“Una notte udii i nostri genitori parlare di noi. Mia madre disse: «Cosa dobbiamo fare, con loro? Michelle, e i suoi coperchi di casseruola; Terra, che cerca di avere la sua prima relazione sentimentale in uno stabilimento farmaceutico su un pezzo di roccia così piccolo che non ci si può nemmeno pisciare in privato». Mi ricordo di aver pensato: ecco allora cos’è accaduto a Terra. Quando il mio pensiero si staccava dai cubi, lei non c’era più; era quasi un’estranea. Mi mancava. Ma i cubi… — La voce le tremò di nuovo. — I cubi. La musica. La visione era tutto. Mia madre disse a mio padre che era meglio rimandarci sulla Terra. Mio padre rispose che lì eravamo felici, che saremmo rimaste. Mia madre disse: «Terra, forse. Ma questa luna non è abbastanza grande per Michelle». Allora non sapevo cosa volesse dire. Tutto quello che volevo era una batteria di cubi. E che restassimo tutti insieme per sempre sulla nostra luna privata…”

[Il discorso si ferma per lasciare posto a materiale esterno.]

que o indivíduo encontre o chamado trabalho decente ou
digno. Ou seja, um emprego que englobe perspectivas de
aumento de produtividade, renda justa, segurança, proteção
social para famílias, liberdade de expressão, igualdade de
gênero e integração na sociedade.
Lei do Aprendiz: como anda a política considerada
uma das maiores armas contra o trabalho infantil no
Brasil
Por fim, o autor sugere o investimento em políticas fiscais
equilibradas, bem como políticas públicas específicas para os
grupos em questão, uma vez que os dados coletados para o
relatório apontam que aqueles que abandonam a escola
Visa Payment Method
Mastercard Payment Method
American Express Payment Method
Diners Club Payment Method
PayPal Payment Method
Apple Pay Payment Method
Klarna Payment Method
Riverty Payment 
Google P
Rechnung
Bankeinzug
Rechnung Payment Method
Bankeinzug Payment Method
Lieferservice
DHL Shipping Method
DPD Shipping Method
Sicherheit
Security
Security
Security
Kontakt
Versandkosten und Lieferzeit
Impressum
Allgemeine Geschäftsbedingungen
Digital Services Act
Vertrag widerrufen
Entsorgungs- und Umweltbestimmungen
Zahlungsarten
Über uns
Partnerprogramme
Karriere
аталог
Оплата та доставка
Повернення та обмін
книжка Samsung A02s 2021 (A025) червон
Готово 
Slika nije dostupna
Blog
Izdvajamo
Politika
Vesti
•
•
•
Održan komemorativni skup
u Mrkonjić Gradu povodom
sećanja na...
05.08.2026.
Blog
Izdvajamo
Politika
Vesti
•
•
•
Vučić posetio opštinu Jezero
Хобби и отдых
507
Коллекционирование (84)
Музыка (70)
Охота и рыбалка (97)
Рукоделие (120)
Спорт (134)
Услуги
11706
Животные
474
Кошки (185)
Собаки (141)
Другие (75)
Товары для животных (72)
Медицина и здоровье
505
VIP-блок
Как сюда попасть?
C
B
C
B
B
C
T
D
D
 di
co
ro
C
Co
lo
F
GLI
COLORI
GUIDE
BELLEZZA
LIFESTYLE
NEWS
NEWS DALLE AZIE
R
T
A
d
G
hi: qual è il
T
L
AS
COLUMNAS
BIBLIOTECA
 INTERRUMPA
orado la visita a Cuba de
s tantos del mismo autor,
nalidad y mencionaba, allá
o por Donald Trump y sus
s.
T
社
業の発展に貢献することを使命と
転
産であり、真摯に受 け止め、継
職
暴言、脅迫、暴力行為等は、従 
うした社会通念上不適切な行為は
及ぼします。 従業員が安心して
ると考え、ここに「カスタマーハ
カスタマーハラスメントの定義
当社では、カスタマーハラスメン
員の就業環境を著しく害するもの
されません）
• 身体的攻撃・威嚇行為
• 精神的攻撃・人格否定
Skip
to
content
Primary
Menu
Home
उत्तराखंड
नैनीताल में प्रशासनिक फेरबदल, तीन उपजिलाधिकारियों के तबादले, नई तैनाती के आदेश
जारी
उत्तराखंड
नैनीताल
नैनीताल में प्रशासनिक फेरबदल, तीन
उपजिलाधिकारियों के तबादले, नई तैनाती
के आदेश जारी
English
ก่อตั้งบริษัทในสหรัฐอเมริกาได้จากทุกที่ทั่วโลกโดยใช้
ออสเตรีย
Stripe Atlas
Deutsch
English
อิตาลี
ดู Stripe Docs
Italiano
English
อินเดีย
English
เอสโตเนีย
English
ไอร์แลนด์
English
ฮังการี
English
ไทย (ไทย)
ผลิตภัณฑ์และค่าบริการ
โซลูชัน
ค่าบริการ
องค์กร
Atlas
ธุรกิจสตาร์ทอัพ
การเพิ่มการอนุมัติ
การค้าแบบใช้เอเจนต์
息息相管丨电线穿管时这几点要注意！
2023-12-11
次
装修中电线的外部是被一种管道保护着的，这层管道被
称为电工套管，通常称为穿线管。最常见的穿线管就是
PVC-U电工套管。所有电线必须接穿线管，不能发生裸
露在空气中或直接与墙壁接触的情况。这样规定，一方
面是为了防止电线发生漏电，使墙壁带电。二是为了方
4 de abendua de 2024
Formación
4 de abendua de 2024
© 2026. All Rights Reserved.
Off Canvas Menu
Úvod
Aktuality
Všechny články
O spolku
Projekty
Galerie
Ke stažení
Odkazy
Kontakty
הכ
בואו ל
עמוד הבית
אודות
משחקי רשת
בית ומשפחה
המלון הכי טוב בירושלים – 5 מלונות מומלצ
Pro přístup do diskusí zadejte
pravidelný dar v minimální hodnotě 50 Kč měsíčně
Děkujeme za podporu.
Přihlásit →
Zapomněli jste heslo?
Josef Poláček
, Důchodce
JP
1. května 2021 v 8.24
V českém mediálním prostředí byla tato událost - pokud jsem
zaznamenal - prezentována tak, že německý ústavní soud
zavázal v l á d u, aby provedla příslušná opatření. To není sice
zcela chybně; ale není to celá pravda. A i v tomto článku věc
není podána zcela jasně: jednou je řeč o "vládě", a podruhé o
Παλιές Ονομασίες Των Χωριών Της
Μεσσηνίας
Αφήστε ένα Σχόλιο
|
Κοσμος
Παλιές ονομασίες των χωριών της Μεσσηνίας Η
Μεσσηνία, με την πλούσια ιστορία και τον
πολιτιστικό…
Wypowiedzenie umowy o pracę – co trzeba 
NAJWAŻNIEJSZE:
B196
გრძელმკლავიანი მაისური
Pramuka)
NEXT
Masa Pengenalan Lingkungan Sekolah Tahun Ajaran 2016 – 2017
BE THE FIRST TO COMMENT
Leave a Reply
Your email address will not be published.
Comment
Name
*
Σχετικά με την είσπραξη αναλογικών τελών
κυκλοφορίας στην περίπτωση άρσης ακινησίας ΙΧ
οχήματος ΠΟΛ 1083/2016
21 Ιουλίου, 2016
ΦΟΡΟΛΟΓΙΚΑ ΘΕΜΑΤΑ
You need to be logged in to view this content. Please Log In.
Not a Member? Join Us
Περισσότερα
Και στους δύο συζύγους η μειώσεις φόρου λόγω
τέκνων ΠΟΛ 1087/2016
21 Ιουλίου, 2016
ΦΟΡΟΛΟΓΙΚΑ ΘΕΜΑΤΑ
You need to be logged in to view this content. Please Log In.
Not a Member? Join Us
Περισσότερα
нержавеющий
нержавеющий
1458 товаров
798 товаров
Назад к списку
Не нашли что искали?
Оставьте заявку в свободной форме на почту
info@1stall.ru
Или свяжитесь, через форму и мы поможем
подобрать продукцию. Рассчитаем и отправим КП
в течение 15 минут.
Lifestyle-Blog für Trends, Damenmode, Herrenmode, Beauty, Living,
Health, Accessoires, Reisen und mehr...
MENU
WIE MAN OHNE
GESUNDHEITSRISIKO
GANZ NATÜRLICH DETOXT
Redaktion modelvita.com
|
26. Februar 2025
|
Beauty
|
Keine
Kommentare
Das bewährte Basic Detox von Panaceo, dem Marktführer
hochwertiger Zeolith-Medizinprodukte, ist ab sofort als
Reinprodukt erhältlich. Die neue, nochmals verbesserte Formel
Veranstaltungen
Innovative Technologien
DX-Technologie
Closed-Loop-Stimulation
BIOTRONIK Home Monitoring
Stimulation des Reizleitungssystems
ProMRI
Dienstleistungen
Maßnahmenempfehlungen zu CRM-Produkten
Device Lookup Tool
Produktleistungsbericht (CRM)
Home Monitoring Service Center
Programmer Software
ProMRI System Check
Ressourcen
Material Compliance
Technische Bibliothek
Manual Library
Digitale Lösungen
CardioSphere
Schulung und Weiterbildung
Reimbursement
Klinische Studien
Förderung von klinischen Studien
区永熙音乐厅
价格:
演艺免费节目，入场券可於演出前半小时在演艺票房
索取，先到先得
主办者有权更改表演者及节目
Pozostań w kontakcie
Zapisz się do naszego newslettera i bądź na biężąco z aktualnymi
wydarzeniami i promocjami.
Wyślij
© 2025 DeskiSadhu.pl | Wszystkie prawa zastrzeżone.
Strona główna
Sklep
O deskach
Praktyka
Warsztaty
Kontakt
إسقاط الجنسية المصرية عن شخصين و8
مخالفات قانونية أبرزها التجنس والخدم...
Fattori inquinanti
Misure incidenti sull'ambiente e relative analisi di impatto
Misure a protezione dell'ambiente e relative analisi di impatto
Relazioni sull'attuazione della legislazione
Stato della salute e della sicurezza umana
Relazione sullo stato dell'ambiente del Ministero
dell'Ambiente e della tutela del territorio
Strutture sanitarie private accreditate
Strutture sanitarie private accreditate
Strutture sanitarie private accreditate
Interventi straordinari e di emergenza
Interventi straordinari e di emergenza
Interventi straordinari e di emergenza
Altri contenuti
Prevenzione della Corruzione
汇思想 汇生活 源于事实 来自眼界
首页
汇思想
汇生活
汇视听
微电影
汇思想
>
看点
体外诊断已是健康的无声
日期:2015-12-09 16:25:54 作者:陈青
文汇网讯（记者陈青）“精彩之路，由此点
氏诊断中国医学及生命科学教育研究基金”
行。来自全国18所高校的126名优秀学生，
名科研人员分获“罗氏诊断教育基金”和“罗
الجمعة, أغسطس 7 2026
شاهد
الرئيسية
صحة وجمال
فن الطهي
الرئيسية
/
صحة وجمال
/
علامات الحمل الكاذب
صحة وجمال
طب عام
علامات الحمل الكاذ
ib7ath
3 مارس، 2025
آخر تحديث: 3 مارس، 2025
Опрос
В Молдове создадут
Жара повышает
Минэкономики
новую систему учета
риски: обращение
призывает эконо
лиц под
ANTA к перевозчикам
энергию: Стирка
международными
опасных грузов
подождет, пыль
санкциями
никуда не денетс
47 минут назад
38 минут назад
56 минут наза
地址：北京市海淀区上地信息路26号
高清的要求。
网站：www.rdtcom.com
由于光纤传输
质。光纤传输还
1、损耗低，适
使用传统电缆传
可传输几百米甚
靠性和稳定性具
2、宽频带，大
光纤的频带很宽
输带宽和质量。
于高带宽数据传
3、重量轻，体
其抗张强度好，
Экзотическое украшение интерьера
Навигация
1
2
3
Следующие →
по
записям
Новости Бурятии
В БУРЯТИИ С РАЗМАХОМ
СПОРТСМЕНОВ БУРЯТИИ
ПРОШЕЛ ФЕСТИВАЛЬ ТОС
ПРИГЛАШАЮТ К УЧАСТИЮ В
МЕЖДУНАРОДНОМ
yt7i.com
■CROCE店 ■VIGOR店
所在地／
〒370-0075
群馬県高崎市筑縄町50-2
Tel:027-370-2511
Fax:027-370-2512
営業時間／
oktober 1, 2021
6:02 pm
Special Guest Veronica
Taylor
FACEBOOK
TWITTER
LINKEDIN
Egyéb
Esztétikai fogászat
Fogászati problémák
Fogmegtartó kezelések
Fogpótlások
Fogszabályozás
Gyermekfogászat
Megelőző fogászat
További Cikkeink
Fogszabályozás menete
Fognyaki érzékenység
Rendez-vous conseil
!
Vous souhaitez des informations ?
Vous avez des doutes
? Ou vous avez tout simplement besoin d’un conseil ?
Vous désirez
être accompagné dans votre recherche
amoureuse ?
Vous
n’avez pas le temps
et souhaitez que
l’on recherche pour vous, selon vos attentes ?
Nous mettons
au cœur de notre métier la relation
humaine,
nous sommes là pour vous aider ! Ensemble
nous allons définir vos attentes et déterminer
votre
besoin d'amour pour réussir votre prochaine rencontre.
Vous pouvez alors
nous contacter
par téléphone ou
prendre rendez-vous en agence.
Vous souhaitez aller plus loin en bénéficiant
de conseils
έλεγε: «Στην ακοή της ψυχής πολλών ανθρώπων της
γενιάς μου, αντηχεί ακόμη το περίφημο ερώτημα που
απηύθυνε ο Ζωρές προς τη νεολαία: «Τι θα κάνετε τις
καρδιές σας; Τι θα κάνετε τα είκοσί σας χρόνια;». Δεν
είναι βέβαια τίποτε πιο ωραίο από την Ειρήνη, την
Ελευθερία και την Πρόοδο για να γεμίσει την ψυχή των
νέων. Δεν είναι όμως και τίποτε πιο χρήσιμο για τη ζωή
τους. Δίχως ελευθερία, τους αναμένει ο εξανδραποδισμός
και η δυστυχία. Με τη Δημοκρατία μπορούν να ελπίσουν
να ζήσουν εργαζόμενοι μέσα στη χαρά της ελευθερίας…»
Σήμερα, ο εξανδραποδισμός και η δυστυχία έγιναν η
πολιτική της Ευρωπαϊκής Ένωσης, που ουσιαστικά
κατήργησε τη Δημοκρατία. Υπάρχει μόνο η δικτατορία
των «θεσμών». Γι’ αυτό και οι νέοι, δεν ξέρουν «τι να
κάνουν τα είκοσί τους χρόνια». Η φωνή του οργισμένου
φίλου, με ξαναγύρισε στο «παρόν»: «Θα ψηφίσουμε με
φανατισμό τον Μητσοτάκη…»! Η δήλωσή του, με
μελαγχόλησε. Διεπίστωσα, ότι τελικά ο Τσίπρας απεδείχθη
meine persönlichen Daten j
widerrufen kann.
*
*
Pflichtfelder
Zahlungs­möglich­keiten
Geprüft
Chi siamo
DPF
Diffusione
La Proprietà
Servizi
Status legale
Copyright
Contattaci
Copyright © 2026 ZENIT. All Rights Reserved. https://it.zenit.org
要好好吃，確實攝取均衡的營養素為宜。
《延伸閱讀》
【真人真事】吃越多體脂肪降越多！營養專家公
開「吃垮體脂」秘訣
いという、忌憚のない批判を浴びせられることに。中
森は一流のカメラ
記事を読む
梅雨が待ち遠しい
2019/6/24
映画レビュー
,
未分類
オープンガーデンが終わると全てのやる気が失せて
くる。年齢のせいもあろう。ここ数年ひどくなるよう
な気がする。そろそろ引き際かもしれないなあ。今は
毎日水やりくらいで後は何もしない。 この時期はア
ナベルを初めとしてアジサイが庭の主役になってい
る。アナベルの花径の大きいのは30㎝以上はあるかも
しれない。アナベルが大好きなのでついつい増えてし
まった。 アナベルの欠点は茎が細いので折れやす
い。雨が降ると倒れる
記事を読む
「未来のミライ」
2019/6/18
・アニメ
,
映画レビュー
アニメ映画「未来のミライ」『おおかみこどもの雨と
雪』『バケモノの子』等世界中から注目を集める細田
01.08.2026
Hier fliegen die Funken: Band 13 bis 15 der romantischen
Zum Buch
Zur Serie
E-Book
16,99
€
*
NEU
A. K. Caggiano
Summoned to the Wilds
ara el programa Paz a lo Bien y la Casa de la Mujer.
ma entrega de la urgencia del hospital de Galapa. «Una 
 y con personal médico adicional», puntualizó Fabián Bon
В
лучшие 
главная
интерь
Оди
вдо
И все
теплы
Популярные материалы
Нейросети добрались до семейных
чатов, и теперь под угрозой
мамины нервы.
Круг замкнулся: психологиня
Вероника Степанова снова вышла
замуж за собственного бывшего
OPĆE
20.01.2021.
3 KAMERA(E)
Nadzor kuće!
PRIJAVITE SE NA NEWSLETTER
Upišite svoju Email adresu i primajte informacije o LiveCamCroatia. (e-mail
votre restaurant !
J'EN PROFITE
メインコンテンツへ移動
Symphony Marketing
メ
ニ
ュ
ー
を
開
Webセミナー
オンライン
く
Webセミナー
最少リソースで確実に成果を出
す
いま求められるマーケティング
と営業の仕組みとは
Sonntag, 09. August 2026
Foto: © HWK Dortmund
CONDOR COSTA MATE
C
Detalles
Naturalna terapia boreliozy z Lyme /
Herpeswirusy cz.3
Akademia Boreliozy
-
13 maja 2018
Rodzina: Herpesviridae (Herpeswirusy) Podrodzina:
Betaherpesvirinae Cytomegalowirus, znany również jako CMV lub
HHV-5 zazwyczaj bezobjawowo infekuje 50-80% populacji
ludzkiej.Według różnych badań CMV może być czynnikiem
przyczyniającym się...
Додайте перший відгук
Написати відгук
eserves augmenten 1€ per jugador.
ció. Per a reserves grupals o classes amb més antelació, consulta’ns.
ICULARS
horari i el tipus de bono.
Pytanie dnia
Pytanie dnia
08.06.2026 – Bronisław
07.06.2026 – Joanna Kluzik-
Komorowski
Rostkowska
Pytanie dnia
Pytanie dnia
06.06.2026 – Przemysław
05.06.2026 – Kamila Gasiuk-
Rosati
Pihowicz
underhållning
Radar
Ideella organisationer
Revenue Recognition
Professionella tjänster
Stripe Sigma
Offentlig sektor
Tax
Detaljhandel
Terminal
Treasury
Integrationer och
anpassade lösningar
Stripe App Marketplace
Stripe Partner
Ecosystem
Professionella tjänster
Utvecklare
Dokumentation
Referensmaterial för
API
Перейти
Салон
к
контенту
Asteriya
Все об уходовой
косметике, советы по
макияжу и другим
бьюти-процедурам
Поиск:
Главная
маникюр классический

— E Terra? Cosa voleva, Terra?
— Terra… — Si interruppe, non vedendo altro che Terra, distorcendo il tempo per tornare al passato. Le parole giunsero più in fretta, tutte le parole che la Regina di Cuori aveva ammassato dietro la maschera per sette anni. — Terra aveva quel che voleva, tutta la magia del primo amore. Non poteva fare niente di sbagliato; per lei tutte le regole naturali venivano sospese. Se faceva tardi a cena a causa di Todd, la cena stessa cambiava orario. Se sottraeva tempo alle lezioni di laboratorio, quel giorno il suo terminale decideva di guastarsi. Per lei le porte non erano mai sprangate. Se tornava a casa tardi, i nostri genitori erano ancor più in ritardo. Era presa nella trama magica che avvolge il mondo. Era… era dentro la propria visione. Ma una visione che tutti capivano. Tutti l’avevano avuta, o pensavano di averla avuta, o la desideravano, o la sognavano, o la rimpiangevano. Lei mutò quello stabilimento in una favola, e poi anche lei entrò a farne parte. Divenne bellissima. Todd si fece più alto; smise di arrossire; cambiò il tono di voce. Ridevano a ogni occasione. Si aiutavano fra loro a crescere, trasformarsi. Forse… Quando ci ripenso, a volte credo che fosse quello di cui aveva bisogno per rimanere sana di mente. Per rimanere felice. Se solo fosse riuscita a concludere la sua favola, se le cose avessero raggiunto la loro fine naturale, se avesse sposato Todd, o fosse maturata, lontano da lui; se, in un modo o nell’altro, la favola fosse giunta alla fine.
— Cosa accadde?
— Sognò il fuoco… — Michelle rimase immobile, impassibile. Il Mago l’aveva vista in quello stato molte volte, senza farci caso: era il suo modo di proteggersi. Adesso capiva. La toccò con gentilezza.
— Una premonizione?
— Una visione — mormorò lei. — Era un’altra separazione. Lei stava diventando sensitiva. A me non è successo. Lei sognò il fuoco, e seppe che i nostri genitori stavano per morire…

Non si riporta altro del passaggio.